Section 3: The Solution
·       Describe the specific product(s) or program(s) your organization will implement to solve the problem. (1,000 characters)
I will establish Freedom College as a new college dedicated to certifying low-income, academically qualified Chicago students to return as teachers to their neighborhood schools. The 2-year, degree completion program will be built from the ground up to address the unique needs of low-income, community college graduates. Apprenticeship models from the field of the learning sciences will serve as the foundation for the program. Students will spend 40% of the program observing and student teaching as apprentices in neighborhood schools. Students' apprenticeship experiences will be supplemented with online coursework, which will reduce costs and increase convenience. Courses requiring face-to-face interaction will be conducted from a central campus located close to the neediest schools on the south side of Chicago. The program will initially recruit cohorts of 25 City Colleges of Chicago graduates who have completed their general education requirements and introductory content coursework.
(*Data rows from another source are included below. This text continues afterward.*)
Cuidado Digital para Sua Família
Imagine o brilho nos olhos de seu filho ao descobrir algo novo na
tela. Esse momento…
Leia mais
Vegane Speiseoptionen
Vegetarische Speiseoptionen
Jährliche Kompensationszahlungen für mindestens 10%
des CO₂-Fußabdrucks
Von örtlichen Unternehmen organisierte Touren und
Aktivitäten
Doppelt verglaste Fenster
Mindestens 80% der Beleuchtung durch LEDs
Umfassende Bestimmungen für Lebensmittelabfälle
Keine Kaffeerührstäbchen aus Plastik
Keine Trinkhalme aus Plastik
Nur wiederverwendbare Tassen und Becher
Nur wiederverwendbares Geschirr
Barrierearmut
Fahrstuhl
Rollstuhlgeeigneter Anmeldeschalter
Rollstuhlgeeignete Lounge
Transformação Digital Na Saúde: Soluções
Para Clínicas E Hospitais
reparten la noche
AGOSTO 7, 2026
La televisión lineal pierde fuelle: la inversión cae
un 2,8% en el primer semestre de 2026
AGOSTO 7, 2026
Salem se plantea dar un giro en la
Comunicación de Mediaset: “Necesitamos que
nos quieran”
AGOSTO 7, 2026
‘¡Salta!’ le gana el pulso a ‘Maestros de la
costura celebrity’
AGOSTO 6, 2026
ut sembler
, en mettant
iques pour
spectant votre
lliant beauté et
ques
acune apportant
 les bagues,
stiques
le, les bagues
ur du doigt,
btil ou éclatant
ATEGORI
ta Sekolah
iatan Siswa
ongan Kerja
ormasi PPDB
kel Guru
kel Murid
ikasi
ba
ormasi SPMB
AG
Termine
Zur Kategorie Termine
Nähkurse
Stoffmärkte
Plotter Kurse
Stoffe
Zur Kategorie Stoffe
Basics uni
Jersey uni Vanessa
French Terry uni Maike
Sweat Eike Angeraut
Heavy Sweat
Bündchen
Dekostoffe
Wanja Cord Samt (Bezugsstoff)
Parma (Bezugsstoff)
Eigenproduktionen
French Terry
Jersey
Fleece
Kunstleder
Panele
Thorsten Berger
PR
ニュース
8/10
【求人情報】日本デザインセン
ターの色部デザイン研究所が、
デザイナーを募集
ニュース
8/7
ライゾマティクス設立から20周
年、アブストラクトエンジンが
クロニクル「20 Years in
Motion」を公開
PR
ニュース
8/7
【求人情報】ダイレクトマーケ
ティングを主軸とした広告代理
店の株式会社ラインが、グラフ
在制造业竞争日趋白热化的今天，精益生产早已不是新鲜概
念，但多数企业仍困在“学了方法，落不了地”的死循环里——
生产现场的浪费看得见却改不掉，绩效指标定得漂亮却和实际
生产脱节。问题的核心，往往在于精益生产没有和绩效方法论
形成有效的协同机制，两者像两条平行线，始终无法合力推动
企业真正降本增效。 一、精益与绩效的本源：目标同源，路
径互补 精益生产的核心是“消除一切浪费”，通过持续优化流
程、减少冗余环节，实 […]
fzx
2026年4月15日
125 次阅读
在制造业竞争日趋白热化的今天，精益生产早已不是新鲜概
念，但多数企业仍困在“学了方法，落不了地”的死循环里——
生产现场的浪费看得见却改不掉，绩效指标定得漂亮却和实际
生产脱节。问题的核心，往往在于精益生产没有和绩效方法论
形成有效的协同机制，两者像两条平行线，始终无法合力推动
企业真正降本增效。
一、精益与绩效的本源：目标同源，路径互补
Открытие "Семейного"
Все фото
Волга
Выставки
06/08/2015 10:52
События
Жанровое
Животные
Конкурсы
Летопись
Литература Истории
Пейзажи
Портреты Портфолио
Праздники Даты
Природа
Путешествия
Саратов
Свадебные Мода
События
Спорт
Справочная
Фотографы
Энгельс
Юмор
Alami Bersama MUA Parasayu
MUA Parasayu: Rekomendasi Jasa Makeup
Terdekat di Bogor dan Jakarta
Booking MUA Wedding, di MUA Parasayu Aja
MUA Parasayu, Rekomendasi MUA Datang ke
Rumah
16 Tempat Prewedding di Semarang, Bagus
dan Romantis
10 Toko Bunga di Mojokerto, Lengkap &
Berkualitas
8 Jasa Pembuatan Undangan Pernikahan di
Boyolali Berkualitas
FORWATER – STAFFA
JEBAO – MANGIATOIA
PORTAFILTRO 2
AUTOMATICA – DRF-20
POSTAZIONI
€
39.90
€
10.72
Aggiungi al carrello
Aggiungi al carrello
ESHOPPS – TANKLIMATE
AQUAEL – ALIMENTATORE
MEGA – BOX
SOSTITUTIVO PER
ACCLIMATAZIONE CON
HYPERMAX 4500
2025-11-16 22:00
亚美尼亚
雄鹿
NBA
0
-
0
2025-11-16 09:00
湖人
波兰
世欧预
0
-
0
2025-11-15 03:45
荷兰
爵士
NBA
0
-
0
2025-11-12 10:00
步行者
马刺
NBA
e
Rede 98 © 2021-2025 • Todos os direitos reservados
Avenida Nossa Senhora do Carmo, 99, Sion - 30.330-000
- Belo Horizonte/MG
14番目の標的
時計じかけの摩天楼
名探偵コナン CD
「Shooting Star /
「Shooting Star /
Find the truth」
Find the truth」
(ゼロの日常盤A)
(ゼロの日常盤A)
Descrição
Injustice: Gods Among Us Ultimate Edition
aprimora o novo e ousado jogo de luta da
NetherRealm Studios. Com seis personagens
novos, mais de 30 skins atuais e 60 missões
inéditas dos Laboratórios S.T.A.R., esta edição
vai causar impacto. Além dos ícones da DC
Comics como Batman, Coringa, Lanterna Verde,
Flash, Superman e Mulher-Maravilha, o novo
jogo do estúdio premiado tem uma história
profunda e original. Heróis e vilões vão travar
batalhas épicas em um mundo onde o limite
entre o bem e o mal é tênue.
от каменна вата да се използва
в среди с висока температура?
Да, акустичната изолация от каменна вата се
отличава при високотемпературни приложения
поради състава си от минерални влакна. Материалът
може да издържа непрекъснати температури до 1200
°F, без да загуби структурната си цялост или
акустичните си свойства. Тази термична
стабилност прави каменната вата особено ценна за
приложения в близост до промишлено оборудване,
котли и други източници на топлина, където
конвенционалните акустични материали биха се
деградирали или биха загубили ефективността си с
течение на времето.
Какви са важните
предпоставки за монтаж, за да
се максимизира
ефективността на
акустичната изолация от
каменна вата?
·       How is your idea innovative compared to others addressing the problem? (1,000 characters)
Programs focused on certifying and retaining minority teachers rely extensively on partner universities for certification. These universities contribute little and marginally differentiate. The programs provide external tutoring services and finance tuition on behalf of universities. Costs are high and results are low. One IL program spent $20 million in 10 years. Over 650 candidates entered. Only 88 became teachers. Large introductory lecture courses, which model atrocious teaching and high failure, are a root cause of attrition. In contrast, Freedom College courses will model best teaching. Students will finance tuition through repayment of 5% of income over 10 years. Thus, we have shared stake in long-term success & will provide long-term mentoring and career support. Entrepreneurial practices keep costs & thus tuition low. No hidden fees tuition pricing includes cost of equipment, materials and services. One-time $3.2 million investment will result in 200 teachers over 10 cohorts.

·       How will the lives of the target population be better because of your organization’s work? (1,000 characters)
The target Freedom College student is a City Colleges of Chicago (CCC) graduate who comes from a low-income neighborhood, where median household income is <$25k, poverty is high, and bachelor attainment is low. About one-third of low-income CPS graduates attend CCC, but less than 20% of those attain degrees. Degree completion at CCC requires persistence and grit, which are qualities for success at Freedom College despite low income and low prior test scores. Our graduates will earn a starting CPS salary of $50k and more than $75k by the 10th year. They can attain a middle class income and live near family and friends from their neighborhood. The neighborhood benefits through an influx of middle class income, teacher stability and program coherence at the schools, and closer connections between schools and community, all of which are tied to improved learning outcomes for all students. In addition, a vision of a clear path to a middle class job can also improve graduation rates at CCC.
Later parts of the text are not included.